Knowing that the present would not be as it is without the past having happened the way it did, there are not many things that I regret in life. I can think of two things — two relationships that I would change. And this is about one of them.
You see, friends, I received an email the other day from an unsavory character. Someone that I would like to leave in the past, where he belongs. But, being the type of person that he is (re: narcissistic and manipulative), every once in a while he attempts to sink his claws back into my flesh.
I can still see the scars from when I tore myself loose three years ago. They look like a Spring watered by my tears as much as May showers. They look like silent car rides and ice cream cones dripping onto cement, a stomach that required an anchor to hold anything down. They look like emptiness and fear and self-imposed isolation.
But I firmly believe that there is always — always — hope. There is always healing, if you open yourself to it.
I did. And I have. And I continue to do so, in my relationships, my journey with Jesus, my music, and my writing.
This is to him.
I wrote a poem about you when my soul had cratered in, and over two years later it remains the most powerful piece I have ever written.
I hate that I wasted the best of my words on you. I hate that I wasted the best of me on you.
I hate that you got to me before anyone else did, that you tainted my skin with the touch of yours. I hate the way I gazed longingly up at you on your pedestal, the one I built for you with bleeding hands and a too-fast beating heart.
I hate that I made you a god. I hate more that you knew, and you thrived, and you ate it up the same way you ate my heart still bleeding straight from my chest. Do you know how long it took to grow a new one, a whole one, a strong one? Do you know what it’s like to be in my twenty first year with a three year old heart that leaps for joy whenever it sees rays of sunshine, a picture in a cloud, a puppy, a dandelion, an opportunity to splash a puddle with the weight of the soles of my shoes?
Did you know that you were abusing me, or did you not care? Didn’t you see that the weight of your needs and the force of your wants were like the weight of the world bearing down on Atlas’ shoulders?
You made an Atlas of me. You made many things of me: a little girl, frightened. A grown woman, beaten. A ghost, soulless.
Didn’t you see the light dying from my eyes every time you mocked me, hushed me, taunted me?
Didn’t you care? That you sucked the soul from me, that you acquainted me with grief and doubt, that you presented me with the now ever-present gift of anxiety and the forever looming threat of depression?
Of course you didn’t. Because you only cared about yourself. Because you were a narcissist and a manipulator. You were a liar and a predator. Because you lived in your shell of self-created victimhood, twisting and maiming anyone who stood in your way just to keep yourself afloat.
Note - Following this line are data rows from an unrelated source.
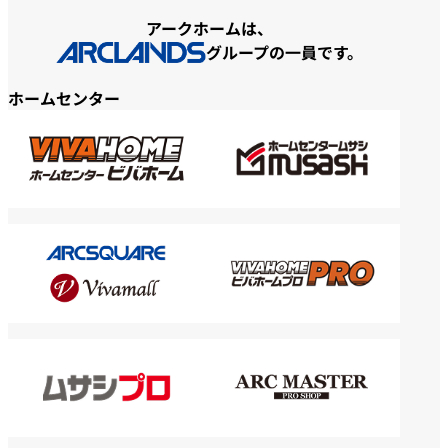
アークホームは、
グループの一員です。
ホームセンター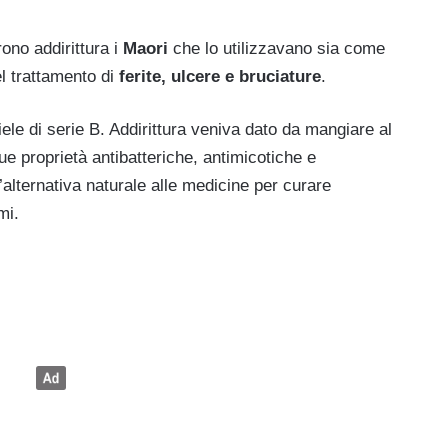
urono addirittura i
Maori
che lo utilizzavano sia come
l trattamento di
ferite, ulcere e bruciature
.
ele di serie B. Addirittura veniva dato da mangiare al
e proprietà antibatteriche, antimicotiche e
alternativa naturale alle medicine per curare
mi.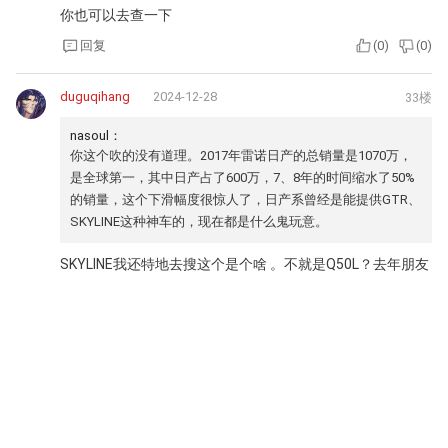
你也可以去查一下
回复
(
0
)
(
0
)
duguqihang
2024-12-28
33楼
nasoul：
你这个吹的没有道理。2017年雷诺日产的总销量是1070万，
是全球第一，其中日产占了600万，7、8年的时间缩水了50%
的销量，这个下滑幅度很惊人了，日产系曾经是能提供GTR、
SKYLINE这种神车的，现在都是什么鬼玩意。
SKYLINE我还特地去搜这个是个啥 。不就是Q50L？去年朋友
买的天籁2.0T 我给他说 Q50L折扣下来和这个天籁差不多价
格，他依然表示不要
至于GTR 名气是大，段子也多，真的适合家用？
回复
(
0
)
(
0
)
nasoul
2024-12-28
32楼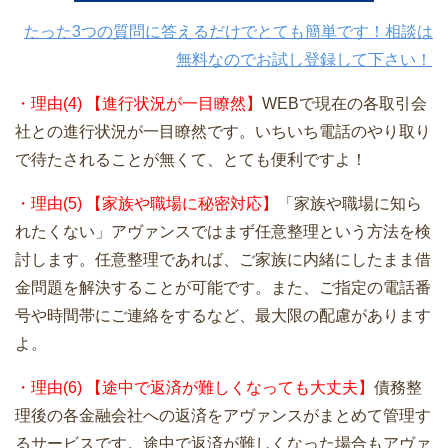
たった3つの質問に答えるだけでとても簡単です！相談は
無料なのでお試し登録して下さい！
・理由(4) 【進行状況が一目瞭然】
WEBで現在の各取引会
社との進行状況が一目瞭然です。いちいち電話のやり取り
で待たされることが無くて、とても便利ですよ！
・理由(5) 【家族や職場に秘密対応】
「家族や職場に知ら
れたくない」アヴァンスではまず任意整理という方法を検
討します。任意整理であれば、ご家族に内緒にしたまま借
金問題を解決することが可能です。また、ご指定の電話番
号や時間帯にご連絡をするなど、最大限の配慮があります
よ。
・理由(6) 【途中で返済が難しくなっても大丈夫】
債務整
理後の各金融会社への返済をアヴァンスがまとめて管理す
るサービスです。途中で返済が難しくなった場合もアヴァ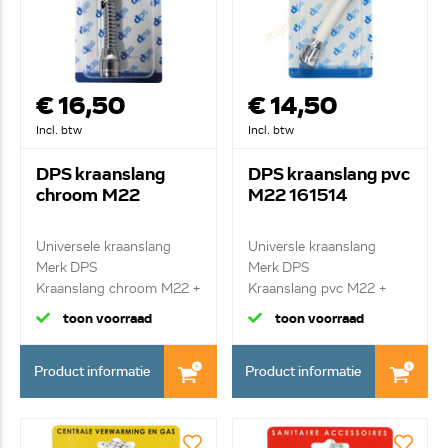
€ 16,50
€ 14,50
Incl. btw
Incl. btw
DPS kraanslang
DPS kraanslang pvc
chroom M22
M22 161514
Universele kraanslang
Universle kraanslang
Merk DPS
Merk DPS
Kraanslang chroom M22 +
Kraanslang pvc M22 +
afd...
afdicht...
toon voorraad
toon voorraad
Product informatie
Product informatie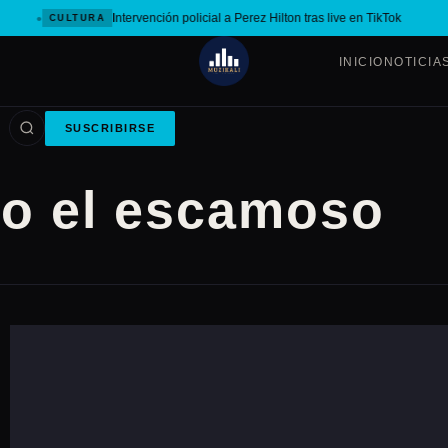
Intervención policial a Perez Hilton tras live en TikTok
CULTURA
INICIO
NOTICIA
SUSCRIBIRSE
o el escamoso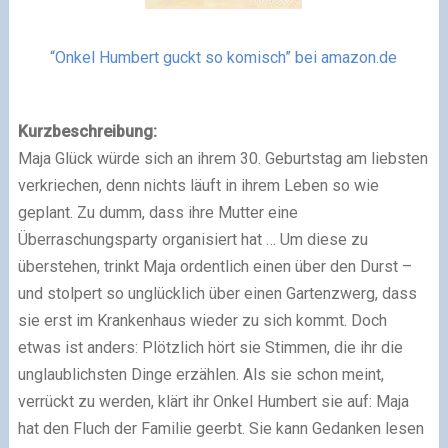
“Onkel Humbert guckt so komisch” bei amazon.de
Kurzbeschreibung:
Maja Glück würde sich an ihrem 30. Geburtstag am liebsten
verkriechen, denn nichts läuft in ihrem Leben so wie
geplant. Zu dumm, dass ihre Mutter eine
Überraschungsparty organisiert hat … Um diese zu
überstehen, trinkt Maja ordentlich einen über den Durst –
und stolpert so unglücklich über einen Gartenzwerg, dass
sie erst im Krankenhaus wieder zu sich kommt. Doch
etwas ist anders: Plötzlich hört sie Stimmen, die ihr die
unglaublichsten Dinge erzählen. Als sie schon meint,
verrückt zu werden, klärt ihr Onkel Humbert sie auf: Maja
hat den Fluch der Familie geerbt. Sie kann Gedanken lesen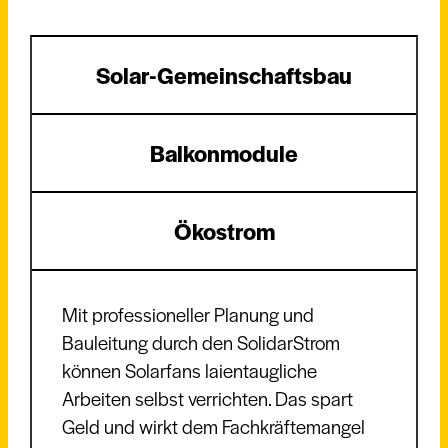
Solar-Gemeinschaftsbau
Balkonmodule
Ökostrom
Mit professioneller Planung und
Bauleitung durch den SolidarStrom
können Solarfans laientaugliche
Arbeiten selbst verrichten. Das spart
Geld und wirkt dem Fachkräftemangel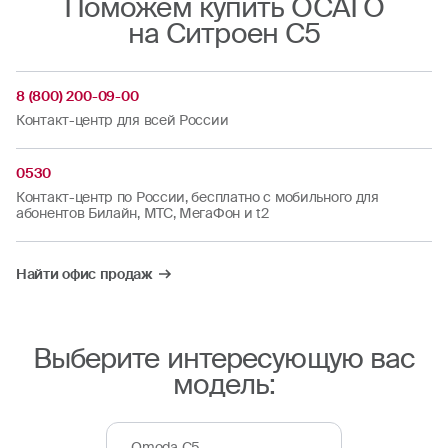
Поможем купить ОСАГО
на Ситроен C5
8 (800) 200-09-00
Контакт-центр для всей России
0530
Контакт-центр по России, бесплатно с мобильного для
абонентов Билайн, МТС, МегаФон и t2
Найти офис продаж
Выберите интересующую вас
модель:
Omoda C5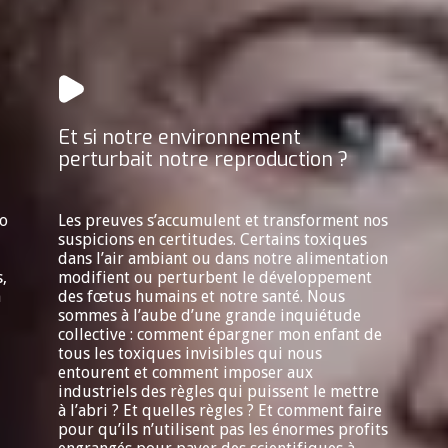
Et si notre environnement
perturbait notre reproduction ?
fo
Les preuves s’accumulent et transforment nos
suspicions en certitudes. Certains toxiques
dans l’air ambiant ou dans notre alimentation
,
modifient ou perturbent le développement
n
des fœtus humains et notre santé. Nous
sommes à l’aube d’une grande inquiétude
collective : comment épargner mon enfant de
tous les toxiques invisibles qui nous
entourent et comment imposer aux
industriels des règles qui puissent le mettre
à l’abri ? Et quelles règles ? Et comment faire
pour qu’ils n’utilisent pas les énormes profits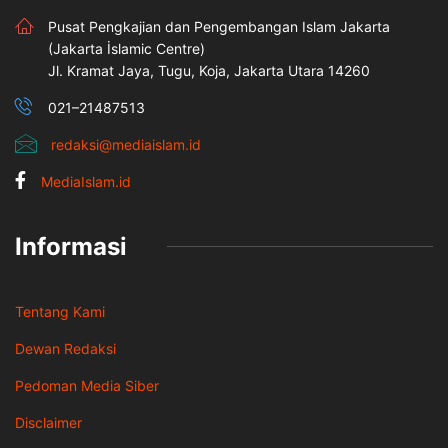
Pusat Pengkajian dan Pengembangan Islam Jakarta
(Jakarta İslamic Centre)
Jl. Kramat Jaya, Tugu, Koja, Jakarta Utara 14260
021–21487513
redaksi@mediaislam.id
MediaIslam.id
Informasi
Tentang Kami
Dewan Redaksi
Pedoman Media Siber
Disclaimer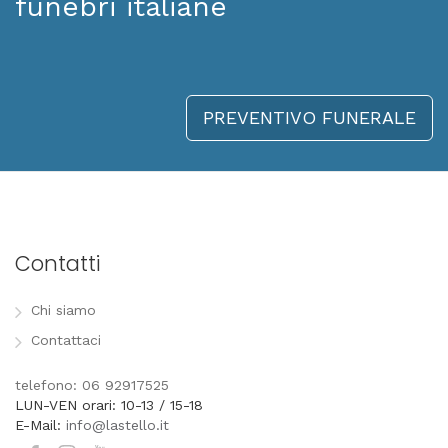
funebri italiane
PREVENTIVO FUNERALE
Contatti
Chi siamo
Contattaci
telefono: 06 92917525
LUN-VEN orari: 10-13 / 15-18
E-Mail:
info@lastello.it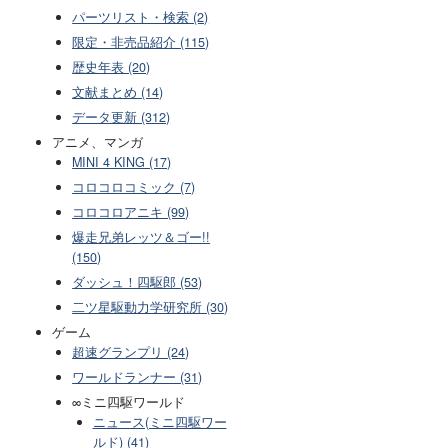
パーツリスト・検索 (2)
限定・非売品紹介 (115)
歴史年表 (20)
文献まとめ (14)
データ更新 (312)
アニメ、マンガ
MINI 4 KING (17)
コロコロコミック (7)
コロコロアニキ (99)
爆走兄弟レッツ＆ゴー!!
(150)
ダッシュ！四駆郎 (53)
二ツ星駆動力学研究所 (30)
ゲーム
超速グランプリ (24)
ワールドランナー (31)
∞ミニ四駆ワールド
ニュース(ミニ四駆ワー
ルド) (41)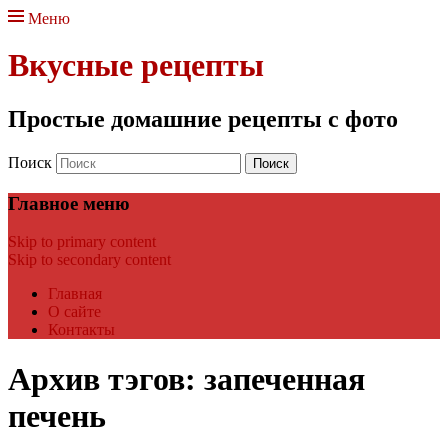
Меню
Вкусные рецепты
Простые домашние рецепты с фото
Поиск
Главное меню
Skip to primary content
Skip to secondary content
Главная
О сайте
Контакты
Архив тэгов:
запеченная
печень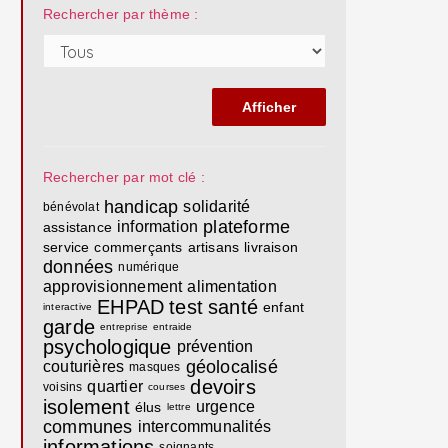
Rechercher par thème :
Rechercher par mot clé :
handicap
solidarité
bénévolat
plateforme
information
assistance
service
commerçants
artisans
livraison
données
numérique
approvisionnement
alimentation
EHPAD
test
santé
enfant
interactive
garde
entreprise
entraide
psychologique
prévention
géolocalisé
couturières
masques
devoirs
quartier
voisins
courses
isolement
urgence
élus
lettre
communes
intercommunalités
informations
soignants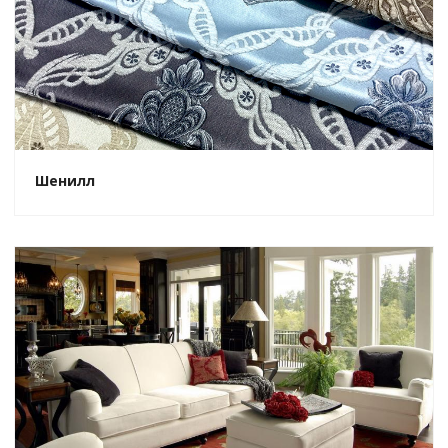
Шенилл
You remind me of a hollowgast. You remind me of a dementor. Feeding off of whatever is offered, a trail of broken hearts behind you.
I keep thinking about Jacob and Rachel — about the time you likened us to that famous biblical story — and it makes me laugh. Because you were so good at pretending to be honorable, at filling yourself with integrity, but you were so bad at living it out. How many times did you make promises you didn’t — couldn’t — keep?
There were so many promises that you didn’t — couldn’t — keep, and I made excuse after excuse for you, even after you’d left me trembling in solitude, reasons for your words and actions streaming from my lips with all the force of a waterfall.
I’ve stopped making excuses for you, for your behavior. I’ve stopped wondering about the possible why’s of the way you treated me. I’ve stopped trying to keep up with you, because I have a life of my own now.
I’ll say it again in case you’ve “confused my intentions” in any of this.
I have a life of my own now, one that revolves around people and places and things that bring me joy, not around someone who broke my soul. I write what I want to without worrying about the opinions of potential readers; I create music without concerning myself with a mistimed measure or wrong note. I stand up for myself now; I’ve learned to be strong (maybe a little too strong).
I take comfort in the fact that you probably wouldn’t like me now, if you knew me. You wouldn’t like that I wouldn’t let you mold me like clay, that my voice is confident more often than not, that I now know how to laugh at myself and my mistakes.
I am not who I was, and I see you for what you have always been and for what — in my mind — you will always be.